Still, the early days of silent film, when technology was simple and cheap, actually saw movies being made by Native Americans about Native Americans depicting the realities of their lives at the time. It wasn't until the "talkies," and more specifically Westerns, came along that the problems began. Diamond himself talks about how as a young kid the only movies he saw on his reserve were the ones shown in a church basement on Saturday afternoons and how he and his friends would never identify with the Indians on the screen when a Western was shown. First of all none of them wore feather headdresses or rode horses, and secondly, who'd want to be the bad guy?

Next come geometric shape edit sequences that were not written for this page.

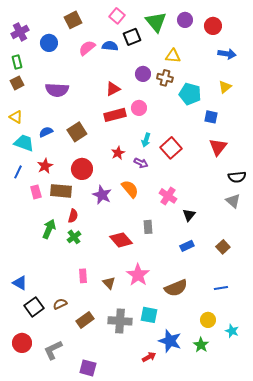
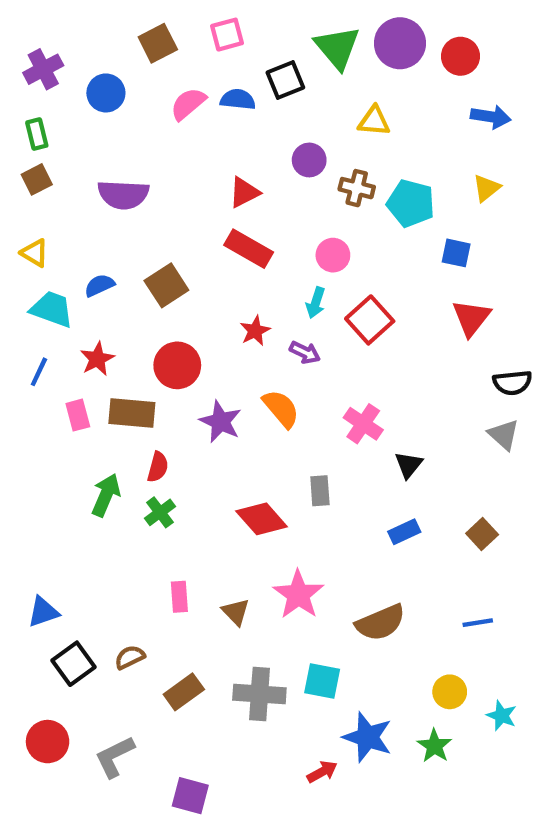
pink square: (117, 16) -> (227, 35), moved, turned 35
purple circle: (185, 20) -> (400, 43), size x1.5
brown cross: (165, 78) -> (357, 188), moved
pink circle: (139, 108) -> (333, 255), moved
red rectangle: (115, 115) -> (249, 249), turned 45
blue triangle: (20, 283) -> (43, 612), turned -49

Ah, but that's the past you say, and things have changed since then. Look at Dances With Wolves with its sympathetic portrayal of the Lakota, for example. While it's true, according to some of the film critics interviewed in Reel Injun, that it was a watershed in the way it depicted Native Americans as multi-dimensional humans, it was still an outsider's view of what Native life was like, and a distorted one at that, according to some. Russell Means, a Lakota and former leader in the American Indian Movement, was offended by the depiction of his nation requiring some "white guy with a mullet" to teach them how to fight. The people who defeated Custer at Big Horn didn't need "Lawrence of the Plains" to teach them anything.
In fact, while most interviewed agreed, including Clint Eastwood, John Trudell, and Native film critic Jesse Wente, individual performances by people like Chief Dan George, Graham Greene, and Gary Farmer were invaluable in changing people's perceptions of the one-dimensional stoic Indian, it wasn't until Native Americans began making films about Native Americans that real change occurred. Smoke Signals, based on a story by Sherman Alexie and directed by Chris Eyre, was set on the Spokane reservation in the state of Washington. Nobody was wearing feathers, riding a horse or talking in pidgin English. The characters lived in the modern world and dealt with the day to day shit that concerns most Native Americans today.
However, even Eyre says that his movie was made with the wider world in mind, and not until the release of The Fast Runner by Inuk director Zacharias Kunuk was there was a film by, about, and for Native people in North America. Winner of the Camera d'Or for Best Feature Film at the Cannes Film Festival in 2001, Fast Runner was set a thousand years ago among the people of the far north. Shot entirely in the language of the people, it was a gritty and real representation of what life was like in the days before contact with Europeans. There was nothing glamourous or holy about the life depicted — it was just who they were and what they had to do in order to survive.